Data records:
◆ ◆ ◆ ◆ ◆ ◆ ◆

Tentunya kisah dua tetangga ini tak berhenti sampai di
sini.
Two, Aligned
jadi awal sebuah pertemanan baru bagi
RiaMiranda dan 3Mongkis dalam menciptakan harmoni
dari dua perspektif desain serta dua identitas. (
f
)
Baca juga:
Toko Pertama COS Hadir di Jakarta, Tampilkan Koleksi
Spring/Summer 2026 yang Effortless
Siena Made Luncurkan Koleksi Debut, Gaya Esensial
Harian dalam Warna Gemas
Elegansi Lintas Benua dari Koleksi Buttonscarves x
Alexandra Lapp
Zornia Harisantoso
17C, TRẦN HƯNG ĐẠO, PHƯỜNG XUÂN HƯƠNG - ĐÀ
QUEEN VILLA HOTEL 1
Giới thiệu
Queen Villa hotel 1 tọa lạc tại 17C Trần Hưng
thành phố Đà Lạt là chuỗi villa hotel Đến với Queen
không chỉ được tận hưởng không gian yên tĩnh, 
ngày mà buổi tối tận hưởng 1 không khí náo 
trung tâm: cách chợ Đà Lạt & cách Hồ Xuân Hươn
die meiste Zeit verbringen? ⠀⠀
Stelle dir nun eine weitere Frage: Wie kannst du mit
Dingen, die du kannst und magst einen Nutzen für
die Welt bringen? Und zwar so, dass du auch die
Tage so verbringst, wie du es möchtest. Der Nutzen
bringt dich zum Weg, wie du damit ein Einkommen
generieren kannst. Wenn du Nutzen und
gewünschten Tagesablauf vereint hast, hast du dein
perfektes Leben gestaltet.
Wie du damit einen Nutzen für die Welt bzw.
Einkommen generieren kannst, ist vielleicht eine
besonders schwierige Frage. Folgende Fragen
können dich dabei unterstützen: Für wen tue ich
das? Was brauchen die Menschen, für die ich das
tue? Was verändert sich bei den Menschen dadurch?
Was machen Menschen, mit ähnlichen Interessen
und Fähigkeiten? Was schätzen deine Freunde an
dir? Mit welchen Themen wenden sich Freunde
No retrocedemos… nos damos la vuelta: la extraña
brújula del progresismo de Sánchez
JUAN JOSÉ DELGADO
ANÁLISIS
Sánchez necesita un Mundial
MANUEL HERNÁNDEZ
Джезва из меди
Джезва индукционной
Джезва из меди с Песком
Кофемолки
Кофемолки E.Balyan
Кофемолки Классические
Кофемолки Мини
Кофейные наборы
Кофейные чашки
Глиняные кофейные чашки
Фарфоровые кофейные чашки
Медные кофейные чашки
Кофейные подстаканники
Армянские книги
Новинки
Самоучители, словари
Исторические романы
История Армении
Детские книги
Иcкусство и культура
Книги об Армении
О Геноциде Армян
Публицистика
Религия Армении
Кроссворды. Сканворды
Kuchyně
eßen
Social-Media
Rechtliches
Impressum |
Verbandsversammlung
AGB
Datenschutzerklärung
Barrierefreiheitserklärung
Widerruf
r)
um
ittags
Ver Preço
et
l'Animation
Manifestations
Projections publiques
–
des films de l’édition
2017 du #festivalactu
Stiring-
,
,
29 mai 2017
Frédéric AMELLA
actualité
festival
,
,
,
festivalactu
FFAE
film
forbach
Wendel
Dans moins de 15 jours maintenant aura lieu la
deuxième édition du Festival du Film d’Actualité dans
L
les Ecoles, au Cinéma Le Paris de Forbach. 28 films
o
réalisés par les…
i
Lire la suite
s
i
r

◆ ◆ ◆ ◆ ◆ ◆ ◆

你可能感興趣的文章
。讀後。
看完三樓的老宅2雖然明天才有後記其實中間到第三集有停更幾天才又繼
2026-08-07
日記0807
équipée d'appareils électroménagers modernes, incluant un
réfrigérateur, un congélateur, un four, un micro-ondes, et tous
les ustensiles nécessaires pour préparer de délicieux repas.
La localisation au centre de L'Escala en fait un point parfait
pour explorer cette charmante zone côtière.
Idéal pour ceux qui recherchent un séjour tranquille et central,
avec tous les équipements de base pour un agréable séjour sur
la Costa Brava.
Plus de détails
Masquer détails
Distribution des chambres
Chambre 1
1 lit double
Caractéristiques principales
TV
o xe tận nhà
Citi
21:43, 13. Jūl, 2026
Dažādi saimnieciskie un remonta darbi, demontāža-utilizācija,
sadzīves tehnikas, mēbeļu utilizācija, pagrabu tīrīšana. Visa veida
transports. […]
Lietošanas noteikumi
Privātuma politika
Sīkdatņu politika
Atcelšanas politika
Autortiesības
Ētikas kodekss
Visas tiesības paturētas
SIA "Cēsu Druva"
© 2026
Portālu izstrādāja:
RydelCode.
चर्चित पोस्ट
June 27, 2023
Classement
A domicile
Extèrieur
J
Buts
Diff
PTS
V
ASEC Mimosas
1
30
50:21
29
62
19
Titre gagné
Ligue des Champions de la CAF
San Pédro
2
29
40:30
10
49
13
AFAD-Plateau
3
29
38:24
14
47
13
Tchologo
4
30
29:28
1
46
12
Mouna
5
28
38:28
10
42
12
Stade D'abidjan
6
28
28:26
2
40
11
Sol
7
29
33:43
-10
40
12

◆ ◆ ◆ ◆ ◆ ◆ ◆

Exercise aim: Of all the entries above, repeat only the lines from the line that has "Zornia Harisantoso" to the line that has "des films de l’édition", both lines included, exactly.

Solution to this exercise:
Zornia Harisantoso
17C, TRẦN HƯNG ĐẠO, PHƯỜNG XUÂN HƯƠNG - ĐÀ
QUEEN VILLA HOTEL 1
Giới thiệu
Queen Villa hotel 1 tọa lạc tại 17C Trần Hưng
thành phố Đà Lạt là chuỗi villa hotel Đến với Queen
không chỉ được tận hưởng không gian yên tĩnh, 
ngày mà buổi tối tận hưởng 1 không khí náo 
trung tâm: cách chợ Đà Lạt & cách Hồ Xuân Hươn
die meiste Zeit verbringen? ⠀⠀
Stelle dir nun eine weitere Frage: Wie kannst du mit
Dingen, die du kannst und magst einen Nutzen für
die Welt bringen? Und zwar so, dass du auch die
Tage so verbringst, wie du es möchtest. Der Nutzen
bringt dich zum Weg, wie du damit ein Einkommen
generieren kannst. Wenn du Nutzen und
gewünschten Tagesablauf vereint hast, hast du dein
perfektes Leben gestaltet.
Wie du damit einen Nutzen für die Welt bzw.
Einkommen generieren kannst, ist vielleicht eine
besonders schwierige Frage. Folgende Fragen
können dich dabei unterstützen: Für wen tue ich
das? Was brauchen die Menschen, für die ich das
tue? Was verändert sich bei den Menschen dadurch?
Was machen Menschen, mit ähnlichen Interessen
und Fähigkeiten? Was schätzen deine Freunde an
dir? Mit welchen Themen wenden sich Freunde
No retrocedemos… nos damos la vuelta: la extraña
brújula del progresismo de Sánchez
JUAN JOSÉ DELGADO
ANÁLISIS
Sánchez necesita un Mundial
MANUEL HERNÁNDEZ
Джезва из меди
Джезва индукционной
Джезва из меди с Песком
Кофемолки
Кофемолки E.Balyan
Кофемолки Классические
Кофемолки Мини
Кофейные наборы
Кофейные чашки
Глиняные кофейные чашки
Фарфоровые кофейные чашки
Медные кофейные чашки
Кофейные подстаканники
Армянские книги
Новинки
Самоучители, словари
Исторические романы
История Армении
Детские книги
Иcкусство и культура
Книги об Армении
О Геноциде Армян
Публицистика
Религия Армении
Кроссворды. Сканворды
Kuchyně
eßen
Social-Media
Rechtliches
Impressum |
Verbandsversammlung
AGB
Datenschutzerklärung
Barrierefreiheitserklärung
Widerruf
r)
um
ittags
Ver Preço
et
l'Animation
Manifestations
Projections publiques
–
des films de l’édition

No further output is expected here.